What the task asks - Your answer is a copy of every line in the records where "Word" appears.

Rendered page images -
----

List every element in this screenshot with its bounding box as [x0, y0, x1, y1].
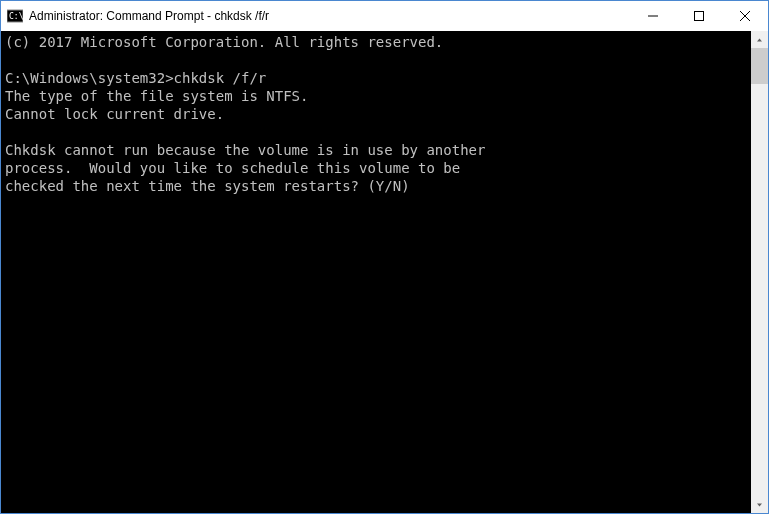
svg-marker-7	[757, 503, 762, 506]
scrollbar-thumb[interactable]	[751, 48, 768, 84]
svg-marker-6	[757, 38, 762, 41]
close-button[interactable]	[722, 1, 768, 31]
output-fs-type: The type of the file system is NTFS.	[5, 88, 308, 104]
svg-rect-3	[695, 12, 704, 21]
scroll-up-button[interactable]	[751, 31, 768, 48]
console-output[interactable]: (c) 2017 Microsoft Corporation. All righ…	[1, 31, 751, 513]
scroll-down-button[interactable]	[751, 496, 768, 513]
window-controls	[630, 1, 768, 31]
minimize-button[interactable]	[630, 1, 676, 31]
command-prompt-window: C:\ Administrator: Command Prompt - chkd…	[0, 0, 769, 514]
client-area: (c) 2017 Microsoft Corporation. All righ…	[1, 31, 768, 513]
cmd-icon: C:\	[7, 8, 23, 24]
window-title: Administrator: Command Prompt - chkdsk /…	[29, 9, 630, 23]
command-text: chkdsk /f/r	[174, 70, 267, 86]
titlebar[interactable]: C:\ Administrator: Command Prompt - chkd…	[1, 1, 768, 31]
vertical-scrollbar[interactable]	[751, 31, 768, 513]
prompt-path: C:\Windows\system32>	[5, 70, 174, 86]
maximize-button[interactable]	[676, 1, 722, 31]
copyright-line: (c) 2017 Microsoft Corporation. All righ…	[5, 34, 443, 50]
svg-text:C:\: C:\	[9, 12, 23, 21]
output-msg2: process. Would you like to schedule this…	[5, 160, 460, 176]
output-msg3: checked the next time the system restart…	[5, 178, 410, 194]
output-lock: Cannot lock current drive.	[5, 106, 224, 122]
output-msg1: Chkdsk cannot run because the volume is …	[5, 142, 485, 158]
scrollbar-track[interactable]	[751, 48, 768, 496]
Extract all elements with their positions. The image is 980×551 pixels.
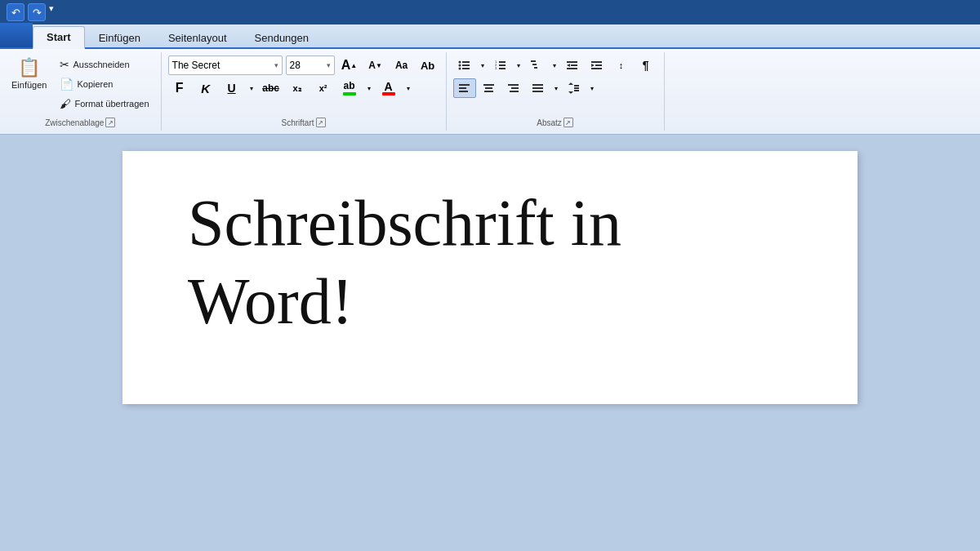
align-right-button[interactable] [502, 78, 525, 98]
tab-seitenlayout[interactable]: Seitenlayout [154, 26, 241, 49]
tab-sendungen[interactable]: Sendungen [241, 26, 323, 49]
font-section: The Secret ▾ 28 ▾ A▲ A▼ Aa Ab F K U ▾ ab… [162, 52, 447, 131]
change-case-button[interactable]: Aa [390, 56, 413, 75]
svg-point-0 [458, 61, 461, 64]
font-color-dropdown[interactable]: ▾ [403, 78, 413, 98]
increase-indent-icon [590, 59, 604, 72]
svg-rect-17 [571, 64, 577, 66]
underline-button[interactable]: U [220, 78, 243, 98]
document-page[interactable]: Schreibschrift in Word! [122, 151, 858, 404]
font-color-bar [382, 92, 395, 96]
font-grow-button[interactable]: A▲ [338, 56, 361, 75]
align-center-icon [483, 82, 496, 95]
multilevel-dropdown[interactable]: ▾ [550, 56, 559, 75]
format-painter-label: Format übertragen [74, 99, 149, 109]
bullets-dropdown[interactable]: ▾ [478, 56, 488, 75]
decrease-indent-icon [566, 59, 579, 72]
svg-rect-14 [534, 67, 537, 69]
document-text[interactable]: Schreibschrift in Word! [188, 184, 792, 340]
line-spacing-button[interactable] [563, 78, 586, 98]
clipboard-expand[interactable]: ↗ [105, 118, 115, 127]
bullets-button[interactable] [453, 56, 476, 75]
align-center-button[interactable] [478, 78, 501, 98]
align-left-icon [458, 82, 471, 95]
highlight-icon: ab [344, 80, 355, 91]
font-name-dropdown[interactable]: The Secret ▾ [168, 56, 283, 75]
increase-indent-button[interactable] [586, 56, 608, 75]
svg-rect-30 [511, 87, 519, 89]
font-row1: The Secret ▾ 28 ▾ A▲ A▼ Aa Ab [168, 56, 439, 75]
svg-point-4 [458, 68, 461, 70]
office-button[interactable] [0, 23, 33, 47]
sort-button[interactable]: ↕ [610, 56, 633, 75]
svg-marker-20 [591, 64, 595, 67]
font-shrink-button[interactable]: A▼ [364, 56, 387, 75]
redo-button[interactable]: ↷ [28, 3, 46, 21]
svg-marker-16 [567, 64, 570, 67]
ribbon: 📋 Einfügen ✂ Ausschneiden 📄 Kopieren 🖌 F… [0, 49, 980, 135]
text-highlight-button[interactable]: ab [338, 78, 361, 98]
svg-rect-19 [591, 61, 602, 63]
format-painter-button[interactable]: 🖌 Format übertragen [55, 95, 154, 113]
show-marks-button[interactable]: ¶ [635, 56, 657, 75]
clipboard-label: Zwischenablage ↗ [0, 116, 161, 127]
font-color-button[interactable]: A [377, 78, 400, 98]
svg-rect-3 [462, 64, 470, 66]
subscript-button[interactable]: x₂ [286, 78, 309, 98]
svg-rect-27 [485, 87, 492, 89]
svg-rect-9 [499, 64, 506, 66]
cut-button[interactable]: ✂ Ausschneiden [55, 56, 154, 73]
paragraph-expand[interactable]: ↗ [564, 118, 573, 127]
tab-start[interactable]: Start [33, 26, 85, 49]
quick-access-arrow[interactable]: ▾ [49, 3, 62, 21]
font-name-arrow: ▾ [274, 61, 278, 69]
superscript-button[interactable]: x² [312, 78, 335, 98]
svg-rect-11 [499, 68, 506, 69]
paragraph-label: Absatz ↗ [447, 116, 664, 127]
svg-rect-7 [499, 61, 506, 63]
paste-button[interactable]: 📋 Einfügen [7, 54, 51, 93]
decrease-indent-button[interactable] [561, 56, 584, 75]
undo-button[interactable]: ↶ [7, 3, 24, 21]
copy-button[interactable]: 📄 Kopieren [55, 75, 154, 93]
svg-rect-1 [462, 61, 470, 63]
bold-button[interactable]: F [168, 78, 191, 98]
cut-label: Ausschneiden [73, 60, 129, 69]
svg-rect-21 [595, 64, 602, 66]
font-name-value: The Secret [172, 60, 273, 71]
clipboard-section: 📋 Einfügen ✂ Ausschneiden 📄 Kopieren 🖌 F… [0, 52, 162, 131]
font-color-icon: A [384, 80, 392, 93]
svg-rect-15 [567, 61, 577, 63]
font-shrink-icon: A [368, 60, 376, 71]
strikethrough-button[interactable]: abc [260, 78, 283, 98]
align-left-button[interactable] [453, 78, 476, 98]
svg-rect-32 [532, 84, 543, 86]
svg-rect-31 [510, 91, 519, 92]
svg-rect-34 [532, 91, 543, 92]
justify-button[interactable] [527, 78, 550, 98]
numbering-dropdown[interactable]: ▾ [514, 56, 523, 75]
para-row2: ▾ ▾ [453, 78, 657, 98]
svg-marker-35 [568, 82, 573, 85]
multilevel-button[interactable] [525, 56, 548, 75]
underline-dropdown[interactable]: ▾ [247, 78, 256, 98]
svg-rect-5 [462, 68, 470, 69]
line-spacing-icon [568, 82, 581, 95]
svg-rect-24 [459, 87, 466, 89]
clear-formatting-button[interactable]: Ab [416, 56, 439, 75]
tab-einfuegen[interactable]: Einfügen [85, 26, 154, 49]
font-size-dropdown[interactable]: 28 ▾ [286, 56, 335, 75]
svg-rect-13 [532, 64, 537, 65]
svg-text:3.: 3. [495, 66, 497, 70]
align-dropdown[interactable]: ▾ [551, 78, 561, 98]
italic-button[interactable]: K [194, 78, 217, 98]
format-painter-icon: 🖌 [60, 97, 71, 110]
bullets-icon [458, 59, 471, 72]
svg-rect-12 [531, 60, 536, 62]
highlight-dropdown[interactable]: ▾ [364, 78, 374, 98]
svg-rect-38 [574, 87, 579, 89]
numbering-button[interactable]: 1.2.3. [489, 56, 512, 75]
svg-marker-36 [568, 91, 573, 94]
line-spacing-dropdown[interactable]: ▾ [587, 78, 597, 98]
font-expand[interactable]: ↗ [316, 118, 326, 127]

----

Answer to the exercise -
document-page[interactable]: Schreibschrift in Word! [122, 151, 858, 404]
document-text[interactable]: Schreibschrift in Word! [188, 184, 792, 340]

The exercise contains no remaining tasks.